At his father’s funeral he was able to forgive what had been done to him.
In 2009, Lundgren wrote an open letter, in the Swedish newspaper Aftonbladet, to children who suffer abuse, titled “It’s Not Your Fault”:
Everything is going to be all right
I know it hurts, both inside and out.
I know you're crying.
I know that you love your Mom and Dad and always will.
They love you.
Sometimes grown-ups have problems too.
Maybe they were abused as children
The most important thing to remember is that it's not your fault.
It's not your fault.
IT'S NOT YOUR FAULT
If you need help there is a number you can dial:
0200-230 230 to BRIS (note: this is a childrens' rights foundation in Sweden – in Fiji call 1325)

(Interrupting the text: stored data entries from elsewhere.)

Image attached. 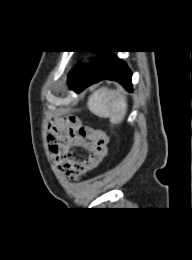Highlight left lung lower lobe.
Segmentation results:
<instances>
[{
  "label": "left lung lower lobe",
  "mask_w": 192,
  "mask_h": 260,
  "mask_svg": "<svg viewBox=\"0 0 192 260\" xmlns=\"http://www.w3.org/2000/svg\"><path fill=\"white\" fill-rule=\"evenodd\" d=\"M103 52L89 64L75 91H83L89 85L103 79L116 80L126 90L132 91L131 72L129 68L122 60L115 58L112 51Z\"/></svg>",
  "instance_id": "left-lung-lower-lobe-1"
}]
</instances>
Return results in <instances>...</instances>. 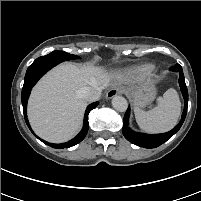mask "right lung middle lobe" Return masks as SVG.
<instances>
[{
  "label": "right lung middle lobe",
  "instance_id": "1",
  "mask_svg": "<svg viewBox=\"0 0 201 201\" xmlns=\"http://www.w3.org/2000/svg\"><path fill=\"white\" fill-rule=\"evenodd\" d=\"M47 56H53V57L57 56L58 58H63L65 61L80 58V57H78L76 55H72V54L66 53L64 51H53L50 54H48Z\"/></svg>",
  "mask_w": 201,
  "mask_h": 201
}]
</instances>
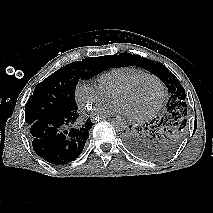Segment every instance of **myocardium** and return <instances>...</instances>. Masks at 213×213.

My father beat me when I was a child and I wish I could have had someone to talk to
I kept on going and didn't give up
Now when I make movies in Hollywood I draw strength from my experiences
I have children of my own now and I don't beat them
I love them more than anything in the world
Things worked out for me
They will work out for you
A great big bear-hug
In an interview with progressive culture magazine Spook, Lundgren shared, how as the father of two young women, the 61-year old actor, has become increasingly aware of women’s issues as he focuses on what kind of world his girls will become a part of as adults.
“Women have more power and professional opportunities that they didn’t before—which has thankfully changed,” Lundgren notes. “One hundred years ago they couldn’t even vote or own property. But I think the main thing for me that I’m upset about when I read about women’s issues and feminism is the violence against women, whether that’s domestic violence or rape.”

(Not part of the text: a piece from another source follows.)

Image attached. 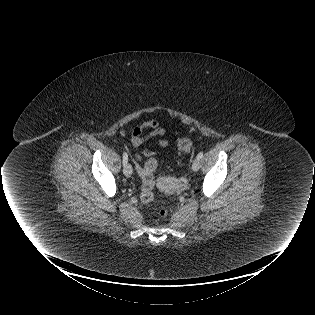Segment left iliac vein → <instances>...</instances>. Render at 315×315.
I'll list each match as a JSON object with an SVG mask.
<instances>
[{"instance_id": "left-iliac-vein-1", "label": "left iliac vein", "mask_w": 315, "mask_h": 315, "mask_svg": "<svg viewBox=\"0 0 315 315\" xmlns=\"http://www.w3.org/2000/svg\"><path fill=\"white\" fill-rule=\"evenodd\" d=\"M199 168H200V159L195 158L192 162V170L196 172L199 170Z\"/></svg>"}]
</instances>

The absolute worst of this, he says, is the millions of nameless and faceless women who are sold into human slavery.
“I’m involved in anti-human trafficking campaigning because most of the victims are women,” he says. “It’s terrible that in this day and age they’re being sold as cattle and into the sex industry as workers—most of them underage girls as well. It has to stop.”
Lundgren is a spokesperson for CAST (Coalition to Abolish Slavery and Trafficking) in the US, organising charity events and speaking out about the cause whenever he can.
“They do what they can do to give these girls a better life.”
An significant perspective from someone considered the image of masculinity.
“Simplicity, Serenity, Spontaneity”.